I met Tiffanni in tenth grade, she was in ninth. She had just finished her first summer traveling with the Alabama All-State Youth Choir and I assumed that she sang like a songbird. But with words. When you’re young, there are some things that seem more admirable than when you’re older. Anyone that could sing captured my wonder and a pretty girl with a great voice was like a dream.
I hate to admit it, but I had a real list when I was a teenager. Not just in my head, because you can adjust those subconsciously to match changing values, but a real list on a real sheet of paper- loose leaf, college ruled. It was what I wanted in a mate. We lived in the South, so I assumed that I would be married within a few years, so it wasn’t that big of a deal to think about marriage as a teenager. Maybe as a guy, but not as a teenager.
The list was pretty specific if I remember correctly. In fact, I broke things off with more than one girl because she didn’t seem to match the list at the time. I made up terrible reasons that I’m embarrassed to admit now, “God told me to” kind of commandment breaking, using the Lord’s name in vain stuff.
But when I saw Tiffanni for the first time, singing with a choir- because “can sing well” was on the list- my heart skipped a beat. I imagined marrying her from high school on. Which is an odd thing to say when you’re 16, but I really did think I wanted someone like her. And the summer after my senior of high school, I was certain.
I’ve mentioned this before, but when I accepted my first ministry position in 1998, we weren’t married yet and the job was for a youth pastor and music minister dual role. I felt good about pastoring teenagers, I was unconvinced of my ability to sing, play the piano, and lead people in worship. “Are you kidding, you’re amazing!” She told me. “If anyone can do this, you can. And I’ll be with you the whole time.” She was a brilliant liar, so good at it that she believed the lie herself. Which is the best way to encourage someone- you actually believe what you’re saying.
So, we accepted the position and moved to Tennessee. I began leading hundreds of people in worship from day one. The first Sunday that I was there was the third time that I had ever led worship in my life.
Every Sunday that I led, I got a little better, a little more confident, and every week Tiffanni bragged about how amazing I was. Just so we’re clear, I wasn’t and I knew it, but I honestly believed that she thought I was everything that she said about me. Admiration from someone you love, someone that I had watched in awe sing for years, goes a long way. Every week, we led, side by side. She sang, I sang, and when she harmonized, I sounded ten times better than I really was. It was like going to the studio and adding auto-tune and reverb and studio magic and all that jazz. She brought the best out of me.
Last weekend my daughters participated in the Fine Arts Competition. Several hundred teens from all over the state enter a contest of arts- music, drama, writing, dance, design, photography. It really is a great opportunity to discover a talent sans Simon Cowell. Both of my girls entered two categories. Photography and Vocal Solo. They have a knack for both. An artist’s eye and an angel’s voice.
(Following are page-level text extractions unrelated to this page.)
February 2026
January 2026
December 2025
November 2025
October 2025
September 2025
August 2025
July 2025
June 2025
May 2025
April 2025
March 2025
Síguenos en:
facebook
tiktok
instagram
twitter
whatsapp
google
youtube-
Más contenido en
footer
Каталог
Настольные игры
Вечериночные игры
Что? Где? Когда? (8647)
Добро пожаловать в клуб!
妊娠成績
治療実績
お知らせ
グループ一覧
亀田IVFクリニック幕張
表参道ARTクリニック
And that’s not just dad talking- they really are great. Their pictures were beautiful and their songs entrancing. All the feels, all the chillbumps just hearing them do something that they loved. Everyone should sing, but the best of us should sing in front of other people. I’m not sure that I ever had any business singing in front of people except for the fact of what it has afforded me for my girls. Singing gave me an appreciation of song and beauty, of lyric and rhyme. I’ve spent a lot of time with music only to end up average, however, I know what good is and I know what it takes to be good- drive, natural ability, and truth. I’m pretty good at two-thirds, but I see in my girls all three. You can’t go through what they go through and not be able to tap into an area of feeling that can only come from deep wells. Trust me, there is little girl drama, but they are full of truth, deep human raw truth.
Every time that we get into the car they ask for me to play a song. They assign melody and harmony and sing a concert for dad. I sometimes play my music just to hear them sing my truth because it sounds better that way. It sounds real and lived and honest and true. True, not in the sense of facts, I stink at those, but true in the sense of what Dumbledore said, “It’s a beautiful and a terrible thing, truth, and should be therefore treated with great caution.”
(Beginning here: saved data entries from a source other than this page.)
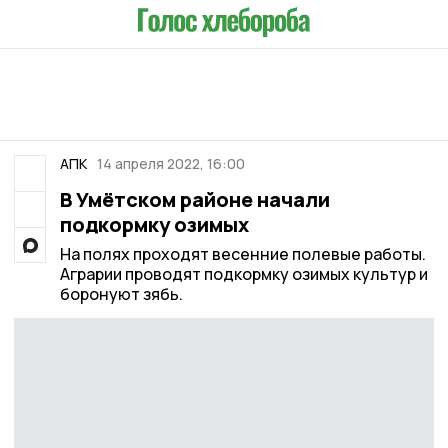
АПК
14 апреля 2022, 16:00
В Умётском районе начали
подкормку озимых
На полях проходят весенние полевые работы.
Аграрии проводят подкормку озимых культур и
боронуют зябь.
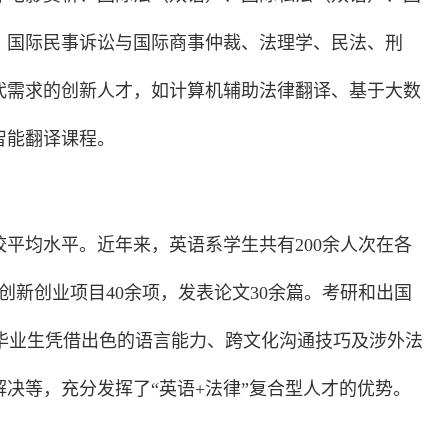
、国际民事诉讼与国际商事仲裁、法理学、民法、刑
代需求的创新人才，如计算机辅助法律翻译、基于大数
智能翻译课程。
平均水平。近年来，英语系学生共有200余人次在各
创新创业项目40余项，发表论文30余篇。考研和出国
景的毕业生凭借出色的语言能力、跨文化沟通技巧及涉外法
决等，充分发挥了“英语+法律”复合型人才的优势。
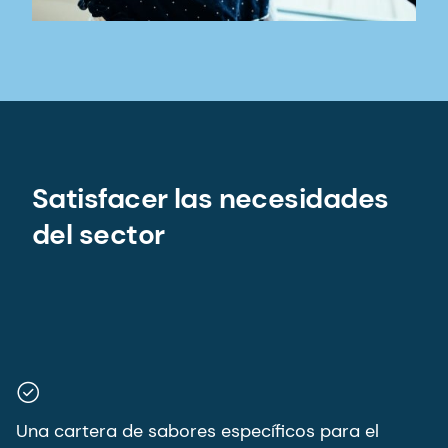
Satisfacer las necesidades
del sector
Una cartera de sabores específicos para el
My truth is that my kids now sing the song that my wife can’t. I can’t remember a time that Tiffanni and I got into the car and didn’t sing. I also can’t remember when that singing stopped. It happened over the course of years and it happened all at once. Her voice slowly began to fade just as Addyson and Carsyn were discovering Veggie Tales. Singing and bouncing on the edge of the bed, every word, most of the notes, all of the fun. In some ways, lists are dumb. What I wound up with that didn’t make that list was far beyond what I could have desired. But I’m so thankful that I stumbled upon singing, that I added it to a teenager’s list of arbitrary preferences. Without a song that once was and is no more, I never would have recognized this new song and the beauty that it brings.